When I first came to the U.S. as a “cultural ambassador”, my first class was Introduction to American Life. In it, I was taught that “how are you?” actually means “hi” and that people asking may have no interest in hearing how I’m doing (a topic for a future post). I also learned that America was a “melting pot” in which people from different ethnicities, countries and religions came together as one. This to me sounded so beautiful, I struggled to understand why then the African American students at the dorm hung out by themselves, as did most everyone from their own race.

Dominican Sancocho. Photo Credits: www.dominicancooking.com

It seemed to me that this “pot” may be cooking oil and water, two things that did not mix, no matter how hard you try. Or perhaps it was making sancocho, a delicious Dominican stew with several meats and vegetables held together by a creamy sauce. America was that sauce that allowed many cultures, ethnicities and religions to coexist, and produce a great flavor, but hardly melt. This last statement is less a criticism and more an acknowledgement of the difficulty of bringing together people with little in common, in an environment where they are all encouraged to embrace and perpetuate their beliefs. It’s easy for races to melt when they share the same culture, when the moral compass is clear and social pressure discourages cultural dissonance. It becomes harder when more and more things set them apart (religion, traditions, sexual orientation, etc.). So, I concluded that America was a sancocho, not a melting pot. “Juntos, pero no revueltos”, as the Dominican saying goes (read: together, but not scrambled).

However, the face of America is definitely changing: California a majority-minority state, immigrants moving to smaller towns where the jobs are, interracial couples on the rise, a biracial president, just to name a few examples. These are exciting times.

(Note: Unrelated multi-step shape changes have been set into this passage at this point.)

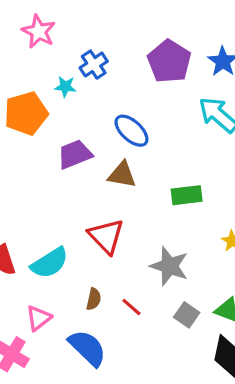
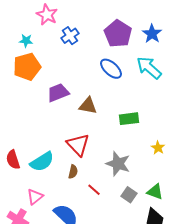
pink star: (39, 31) -> (47, 15), moved
cyan star: (65, 87) -> (26, 41), moved
blue ellipse: (131, 131) -> (111, 69), moved
brown semicircle: (94, 299) -> (73, 172), moved

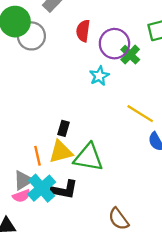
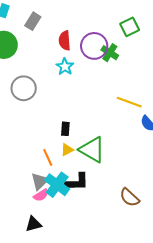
gray circle: (31, 36) -> (24, 88), moved
cyan star: (99, 76) -> (65, 67), moved
yellow triangle: (61, 152) -> (67, 150), size x0.6
green triangle: (88, 157) -> (92, 150), turned 32

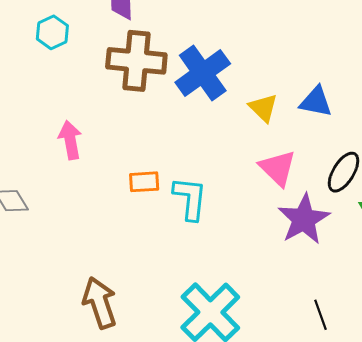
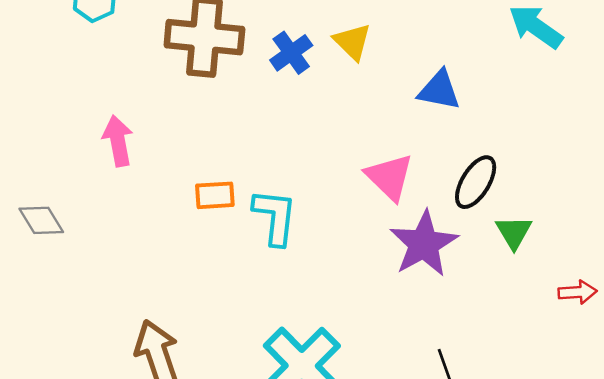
blue cross: (203, 73) -> (291, 53), size x0.6
yellow triangle: (263, 108) -> (352, 42), moved

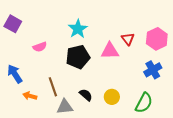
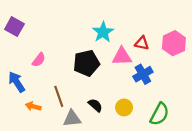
cyan star: (78, 29) -> (103, 32), moved
red triangle: (128, 39) -> (142, 43), turned -40
pink semicircle: (40, 47) -> (39, 60), moved, turned -32
blue cross: (153, 70) -> (143, 74), moved

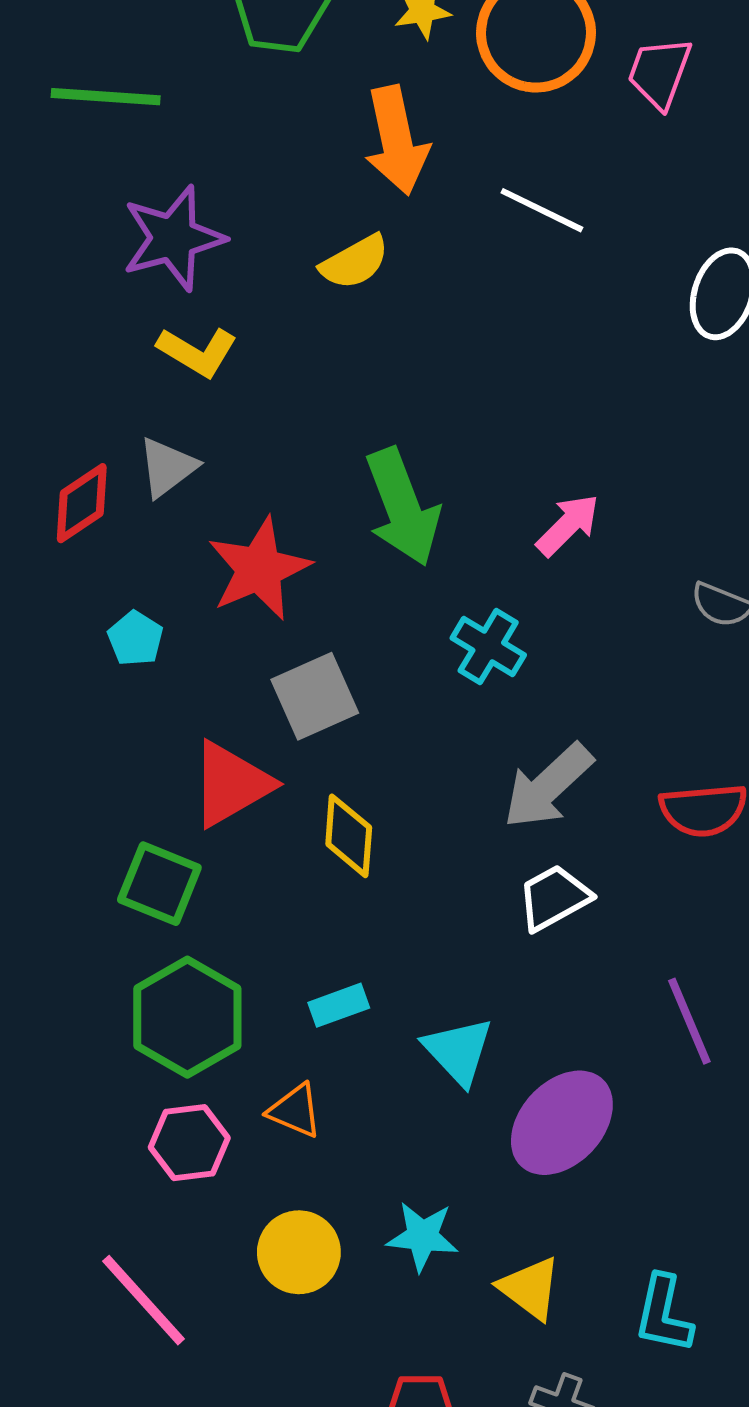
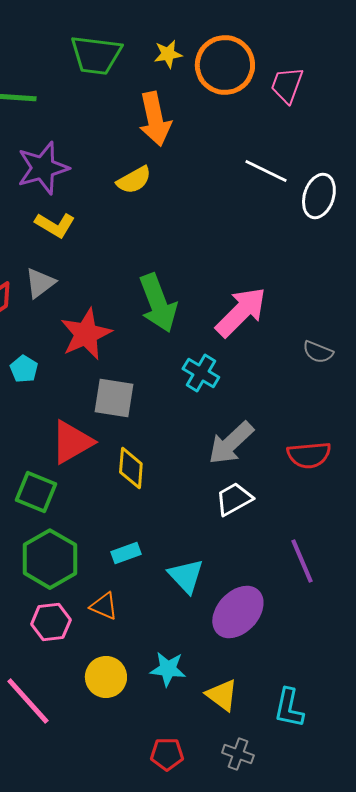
white line: (542, 210) -> (266, 171), moved
pink arrow: (568, 525) -> (241, 312), size x1.6
gray square: (315, 696) -> (114, 398), turned 33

Today I attended “meet the teacher night” at my daughter’s preschool and noticed that out of seven families, two were interracial, three were immigrants and the rest white. India, China, Dominican Republic, South Africa and America: white and black, all represented in that tiny room. At least half the children in that room could be considered “of color” and “multi-color” at that. Now that is a melting pot. Juntos y revueltos (together and scrambled), mixing race and culture and just seeing what comes out of that. What my eyes saw was a lot of beauty. I am joyous at the many multi-racial children I see playing at the mall. I am excited at the biracial families I run into everywhere… in corn country USA. I don’t worry that my daughter will be different. I am just glad she will be.